Working with harder metals requires increasing the spray velocity to achieve the pancaking effect. Higher gas temperature—for higher pressure and a faster spray—is the only real cost variation. Each layer of sprayed material presses down and compacts the layer beneath, resulting in a very dense, strong material.
It’s scalable downward, as well, theoretically usable in a handheld mechanism. Similar in use to electroplating, only much faster, there are no toxic by-products or extreme temperatures. With negligible cooling, it’s ready instantly, without the defects from heating and cooling that have plagued manufactured metals for hundreds of years.
With more funding, Atyam thinks the workability (and price) can come down. Currently, the gas is delivered in tanks from a commercial supplier—a cost that could be ameliorated with attached gas delivery in the system.
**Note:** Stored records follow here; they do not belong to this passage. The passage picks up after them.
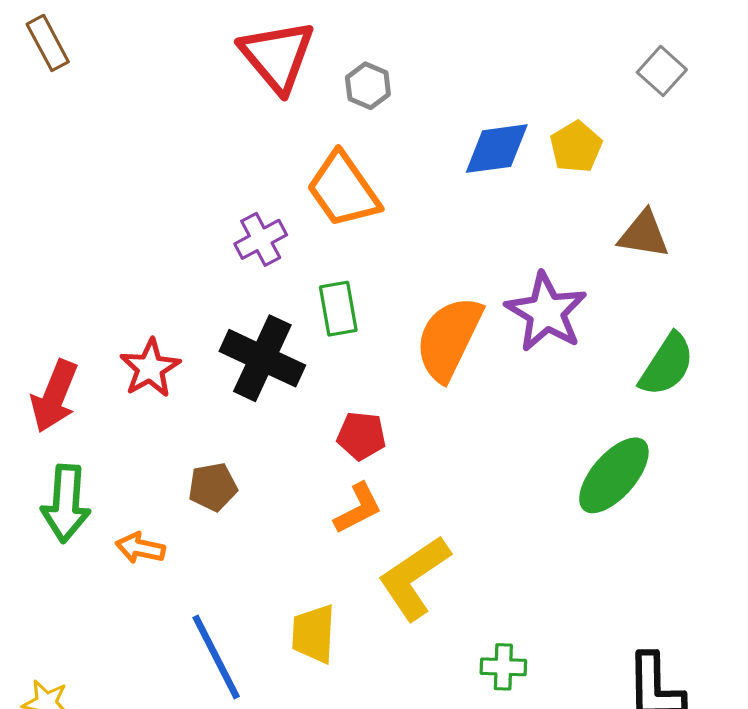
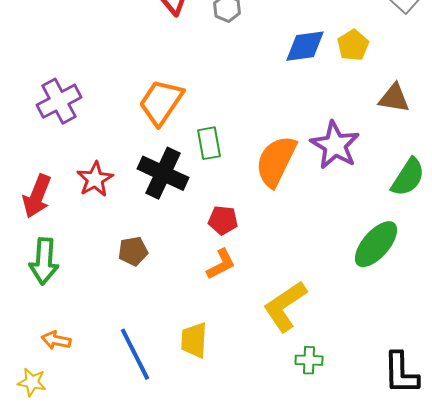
orange trapezoid: (343, 190) -> (161, 102), moved, turned 69
purple cross: (261, 239) -> (59, 101), moved, size x1.4
orange arrow: (140, 548) -> (56, 340), moved
yellow L-shape: (414, 578) -> (285, 306), moved

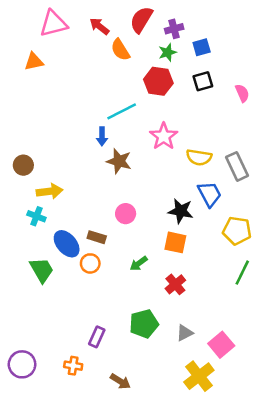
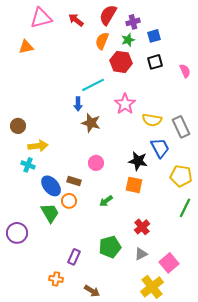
orange semicircle: (120, 50) -> (102, 41), moved, turned 54
green trapezoid: (42, 270) -> (50, 213), moved
red cross: (175, 284) -> (142, 227), moved
purple circle: (22, 364) -> (17, 233), moved

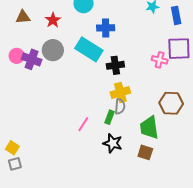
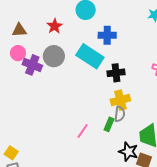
brown triangle: (23, 17) -> (19, 30), moved
pink circle: (17, 56) -> (18, 53), moved
black star: (113, 143) -> (128, 152), moved

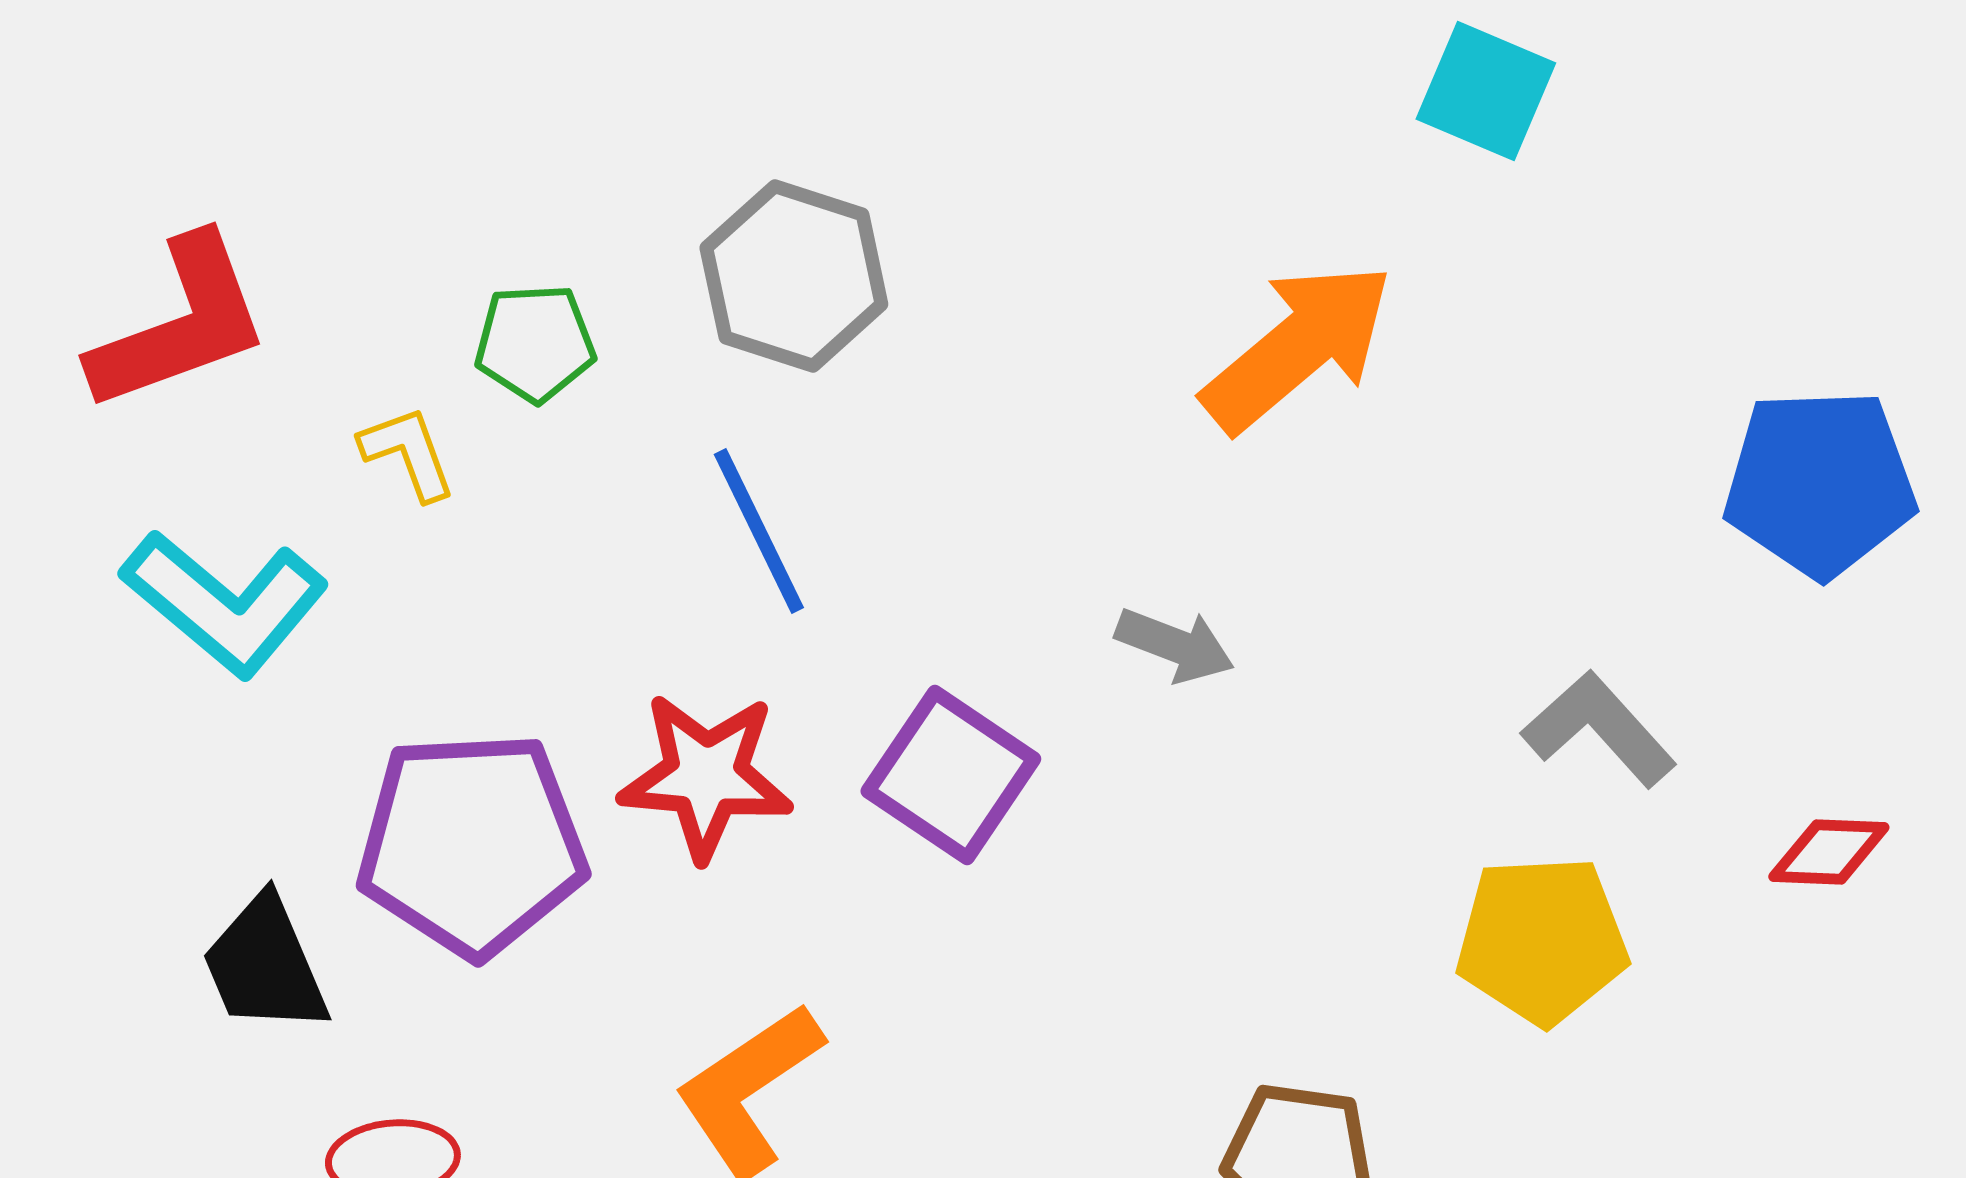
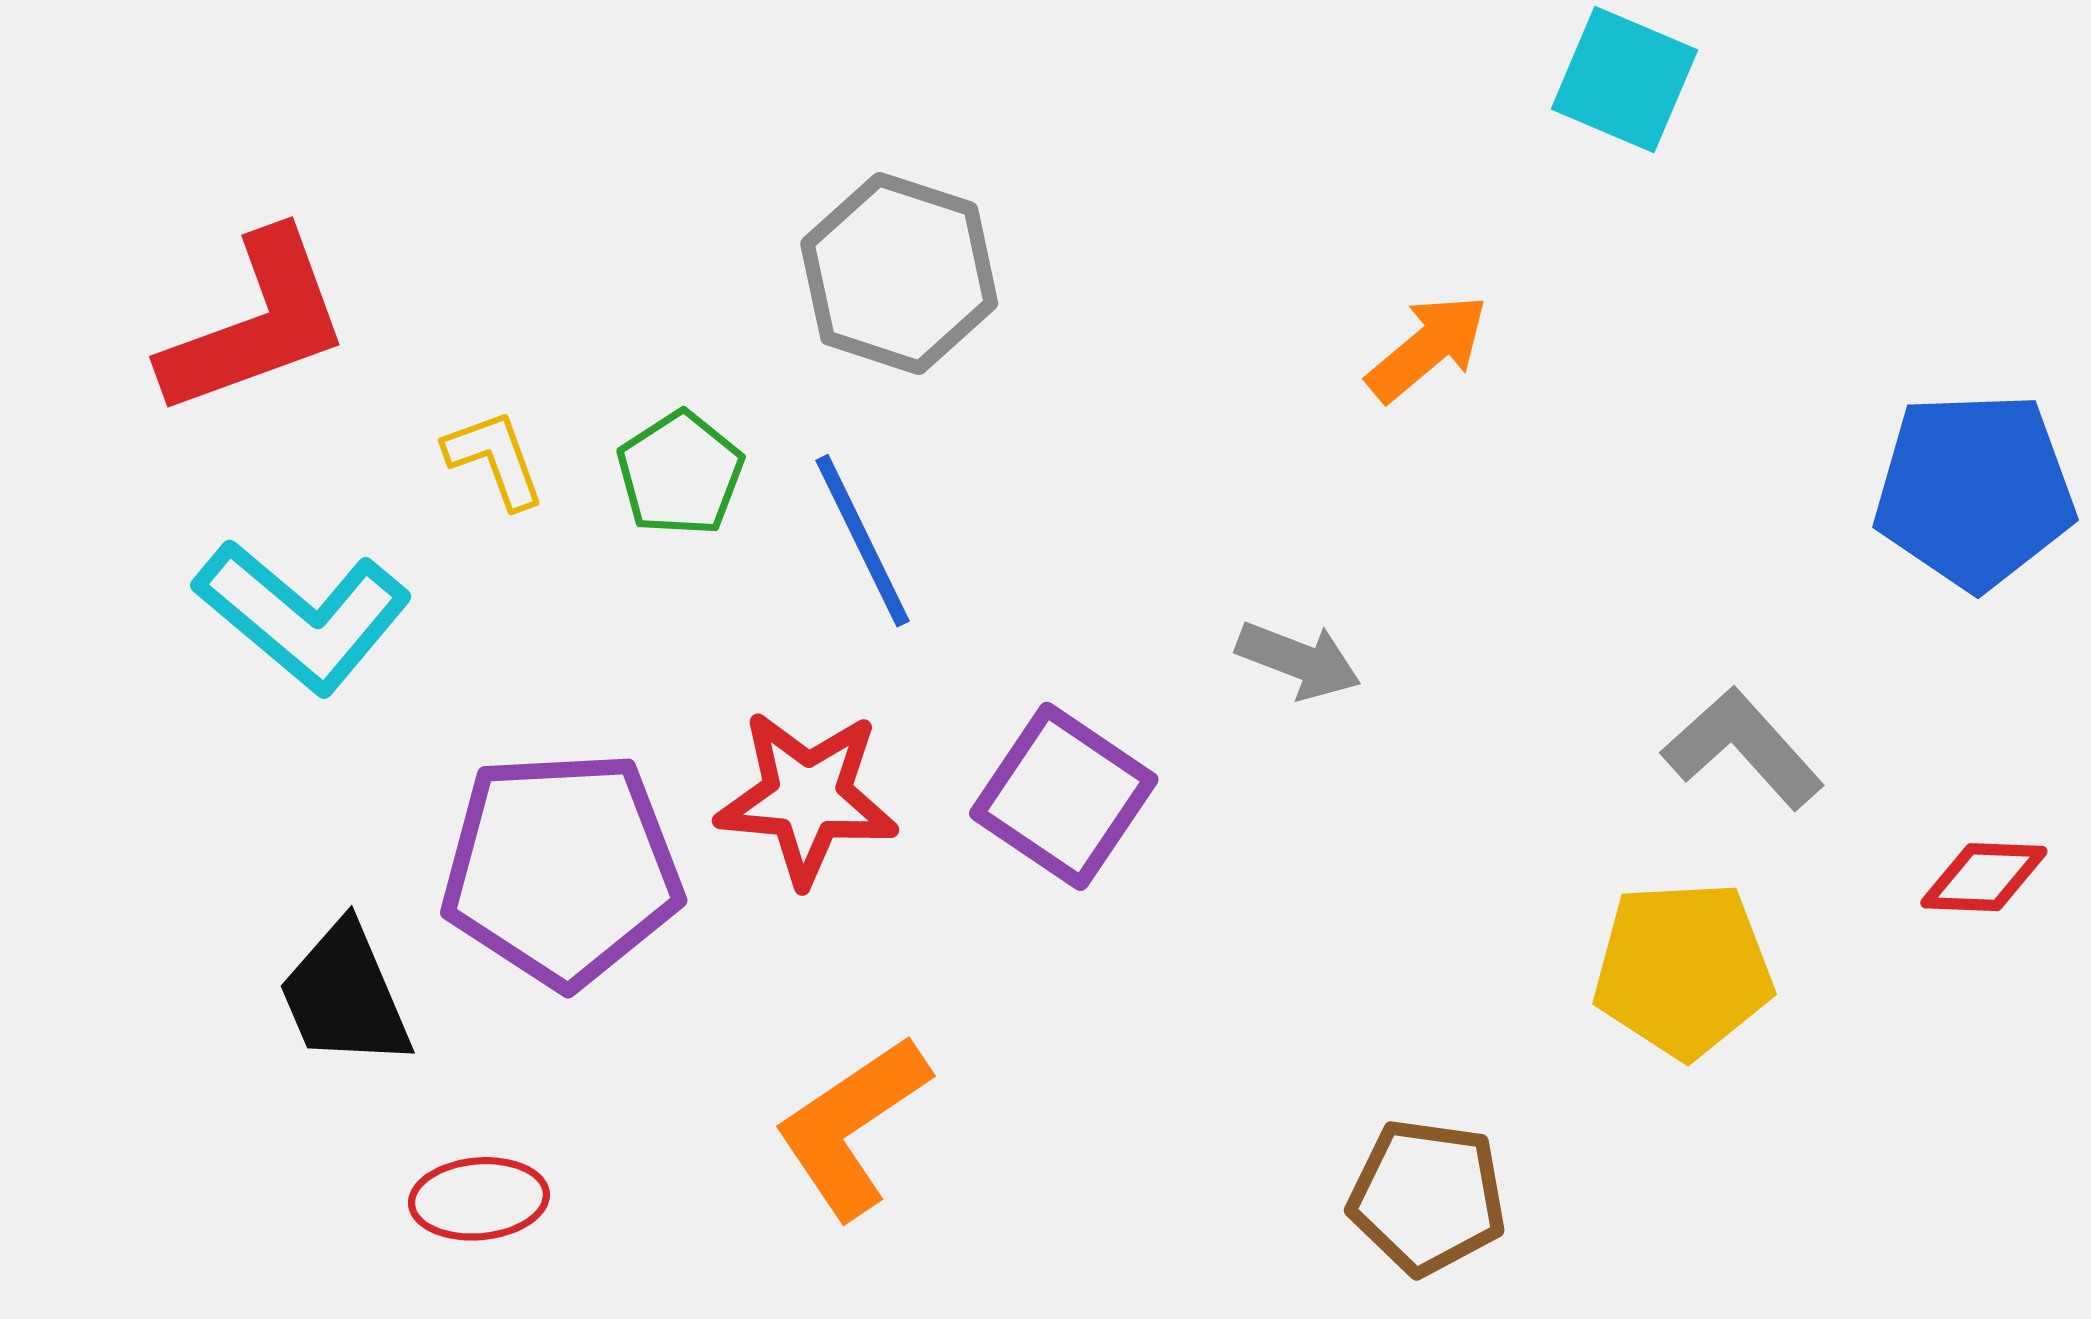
green pentagon: (535, 343) -> (680, 474), moved, turned -30
orange arrow: (1298, 347) -> (1427, 348), size x0.6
The Tri-D team also moved to nitrogen from previous iterations that used helium, reducing costs to as little as a tenth of what they were. “Costs are driven by the material,” Atyam says. “Harder metals like carbides are more expensive because you have to shoot them faster and use more gas and heat to do so.”
The Sky’s the Limit
So what’s the future of rocket-aided additive manufacturing? Will Tri-D Dynamics provide parts across industries?
“We embed sensors in metal to protect them, which is best for industries that operate in harsh environments,” Atyam says. “That’s a starting point. From there, we want to make better sensors that are more suited to the process. We’d make parts that actually come with the full sensory network in them and provide the ability to control them.”
Tri-D’s three co-founders are also big proponents of smart cities, and as sensors in everything—roads, buildings, cars, trains—create vast new data sets, standing on the bleeding edge of smart technology will be crucial.
Building sensors and data technology into hard metal parts grew from a need Tri-D Dynamics tapped into organically; customers and research drove the technology. “We’re trying to get real-time, critical data from the infrastructure back to the operators,” Atyam says. “That’s the idea of optimizing huge systems and reducing the wasted time, money, and environmental resources if they aren’t.”
And with huge energy production, aviation, and city systems all needing optimization to cut costs, save time, and create a smaller environmental footprint, there’s no better time to shape the future by spraying metal particles through a rocket.